I consider any command that has been replaced by a more powerful alternative that involves far less code to be effectively dead even if some people who like typing and making their pages way bigger than necessary decide to continue using it.

In post 6 I gave two alternate one line JavaScripts that can replace all the noscript tags in the page and allow you to use CSS to select what should and shouldn’t appear in each case instead. Why would anyone use noscript instead of that one line of JavaScript - particularly if you have nore than one noscript tag - given that noscript needs to at minimum wrap an entire block - unless of course they sdidn’t realise that the simpler JavaScript alternative existed.

For anyone who actually understands how to use JavaScript the noscript tag is dead as they’d never use it.

You mean people behind Modernizr, from where, coincidentally, you copied the code and technique, right?


document.getElementsById('html')[0].className.replace(/\\bnojs\\b/,'');

Or the people behind html5-boilerplate?
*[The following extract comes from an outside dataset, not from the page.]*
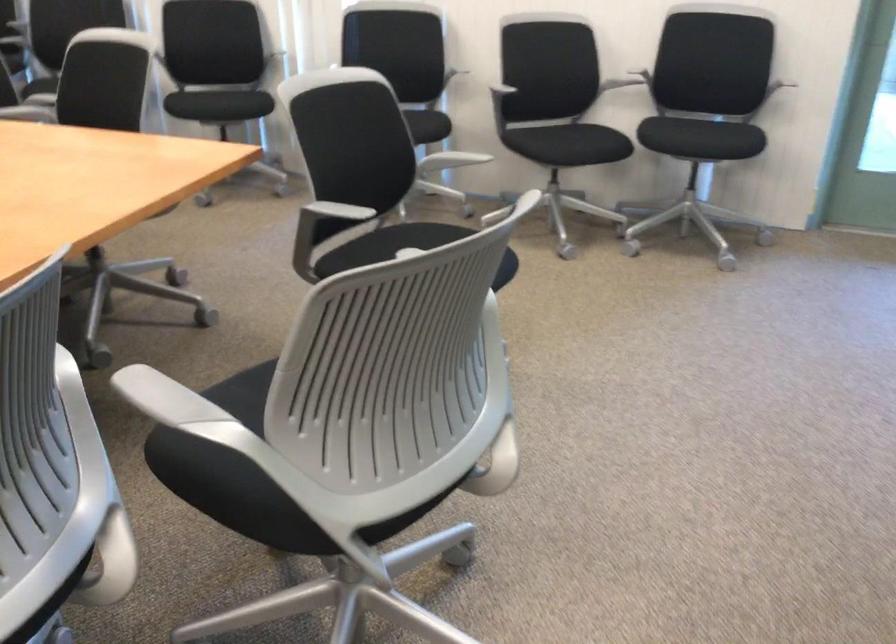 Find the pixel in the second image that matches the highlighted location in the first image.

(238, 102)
Some attribution links missing here, don’t you think?

Who also coincidentally, some of them are Google employees? But but… I thought… Yeah, you know what, never mind. :slight_smile:

Felgall,

I saw that you were trying to help with that line of js you mention. I need a much more detailed explanation, as I said in my first post.
I may not have been able to explain properly what I need, sorry about that, but the fact is that I’m trying to get a grasp of what Google’s PageSpeedInsight actually wants where they say something about rendering blockage and asynchronous loading of css. And since nobody here seems to have understoood my attempt to explain, it must be something very weird that Google wants anyway. I have asked other places and have been ridiculed because of trying something that would be of very little effect as regards page speed. Someone I asked downright refused to waste his time on this. This forum was kind of my last chance :wink:

If you think that trying to mess with this asynchronous page loading is wasted efforts, then please tell me so and I’ll shut up. :wink:

Inger

That’s a correct understanding, yes. The article, as it turns out, didn’t specify that loading script. I presume they omitted it because there are many different choices. Modernizer is common. [URL=“https://github.com/rgrove/lazyload”]LazyLoad is a small and simple option I’ve used before. I think all the major frameworks come with it built in (Dojo, YUI, Closure, etc). Plus it’s simple enough that you could conceivably roll your own (create a link element, set rel and href, and append it to the head).

I can understand the benefit of having a small bit of javascript calling up larger amounts of javascript thereby saving uneccessary BW if javascript is not enabled.

And I can see how applying CSS onload can help with initial page load time (though maybe introducing re-rendering problems?).

But I don’t understand what Insight means by “rendering blockage”.

I know what rendering is, but do they mean blockage as in “preventing” or as in “chunks”?

Browsers won’t paint anything to the screen until CSS files have downloaded. So if for whatever reason a CSS file tends to load slowly, then it should be faster to inline only those styles needed for above-the-fold rendering while the rest are loaded in a non-blocking way (that is, dynamically loaded with JS).